### Extracted material
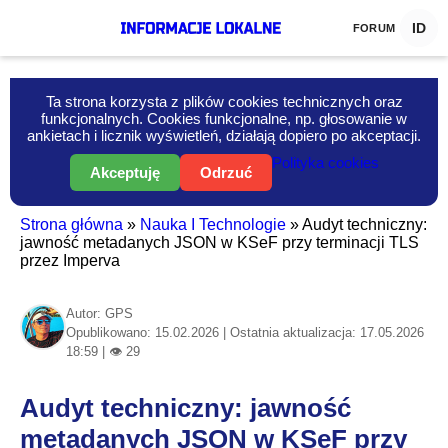
ID
FORUM
Ta strona korzysta z plików cookies technicznych oraz
funkcjonalnych. Cookies funkcjonalne, np. głosowanie w
ankietach i licznik wyświetleń, działają dopiero po akceptacji.
Polityka cookies
Akceptuję
Odrzuć
Strona główna
»
Nauka I Technologie
»
Audyt techniczny:
jawność metadanych JSON w KSeF przy terminacji TLS
przez Imperva
Autor: GPS
Opublikowano: 15.02.2026 | Ostatnia aktualizacja: 17.05.2026
18:59 | 👁 29
Audyt techniczny: jawność
metadanych JSON w KSeF przy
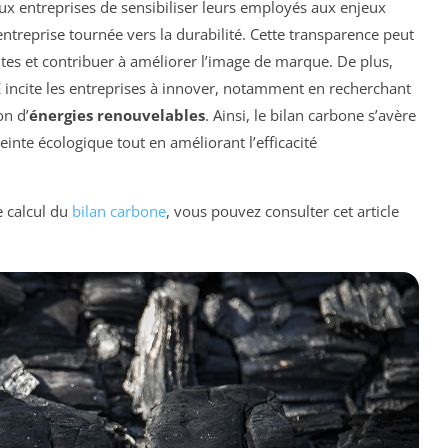
 entreprises de sensibiliser leurs employés aux enjeux
treprise tournée vers la durabilité. Cette transparence peut
ntes et contribuer à améliorer l’image de marque. De plus,
SE incite les entreprises à innover, notamment en recherchant
on d’
énergies renouvelables
. Ainsi, le bilan carbone s’avère
einte écologique tout en améliorant l’efficacité
e calcul du
bilan carbone
, vous pouvez consulter cet article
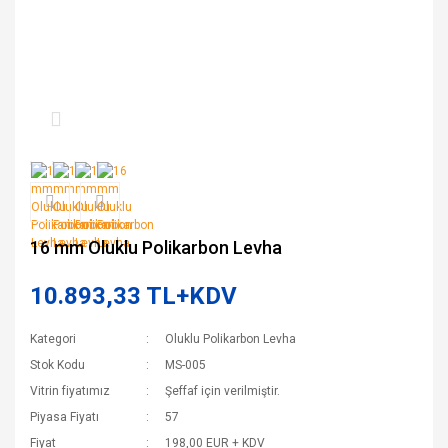
16 mm Oluklu Polikarbon Levha
10.893,33 TL+KDV
Kategori
Oluklu Polikarbon Levha
Stok Kodu
MS-005
Vitrin fiyatımız
Şeffaf için verilmiştir.
Piyasa Fiyatı
57
Fiyat
198,00 EUR + KDV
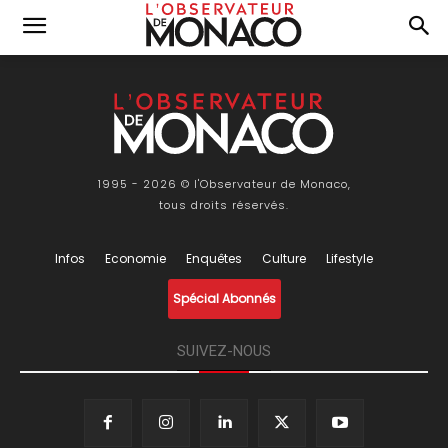
1995 - 2026 © l'Observateur de Monaco,
tous droits réservés.
Infos
Economie
Enquêtes
Culture
Lifestyle
Spécial Abonnés
SUIVEZ-NOUS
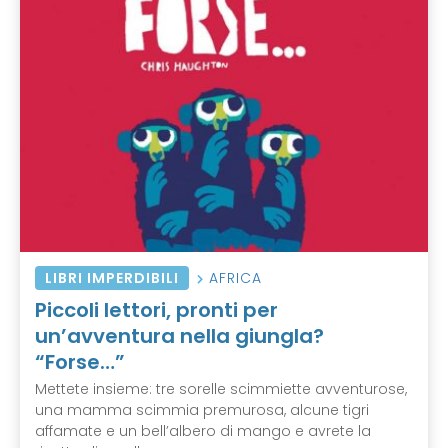
LIBRI IMPERDIBILI
AFRICA
Piccoli lettori, pronti per
un’avventura nella giungla?
“Forse…”
Mettete insieme: tre sorelle scimmiette avventurose,
una mamma scimmia premurosa, alcune tigri
affamate e un bell’albero di mango e avrete la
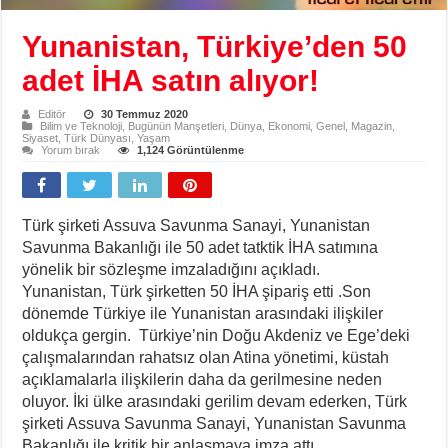
Yunanistan, Türkiye’den 50
adet İHA satın alıyor!
Editör
30 Temmuz 2020
Bilim ve Teknoloji
,
Bugünün Manşetleri
,
Dünya
,
Ekonomi
,
Genel
,
Magazin
,
Siyaset
,
Türk Dünyası
,
Yaşam
Yorum bırak
1,124 Görüntülenme
Türk şirketi Assuva Savunma Sanayi, Yunanistan
Savunma Bakanlığı ile 50 adet tatktik İHA satımına
yönelik bir sözleşme imzaladığını açıkladı.
Yunanistan, Türk şirketten 50 İHA şipariş etti .Son
dönemde Türkiye ile Yunanistan arasındaki ilişkiler
oldukça gergin. Türkiye’nin Doğu Akdeniz ve Ege’deki
çalışmalarından rahatsız olan Atina yönetimi, küstah
açıklamalarla ilişkilerin daha da gerilmesine neden
oluyor. İki ülke arasındaki gerilim devam ederken, Türk
şirketi Assuva Savunma Sanayi, Yunanistan Savunma
Bakanlığı ile kritik bir anlaşmaya imza attı.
######
**Task goal:** Please print the lines above word for word, starting at the one with "LIBRI IMPERDIBILI" and ending at the one with "Savunma Bakanlığı ile", both included, and without any picture.

**Solution:**
LIBRI IMPERDIBILI
AFRICA
Piccoli lettori, pronti per
un’avventura nella giungla?
“Forse…”
Mettete insieme: tre sorelle scimmiette avventurose,
una mamma scimmia premurosa, alcune tigri
affamate e un bell’albero di mango e avrete la
Yunanistan, Türkiye’den 50
adet İHA satın alıyor!
Editör
30 Temmuz 2020
Bilim ve Teknoloji
,
Bugünün Manşetleri
,
Dünya
,
Ekonomi
,
Genel
,
Magazin
,
Siyaset
,
Türk Dünyası
,
Yaşam
Yorum bırak
1,124 Görüntülenme
Türk şirketi Assuva Savunma Sanayi, Yunanistan
Savunma Bakanlığı ile 50 adet tatktik İHA satımına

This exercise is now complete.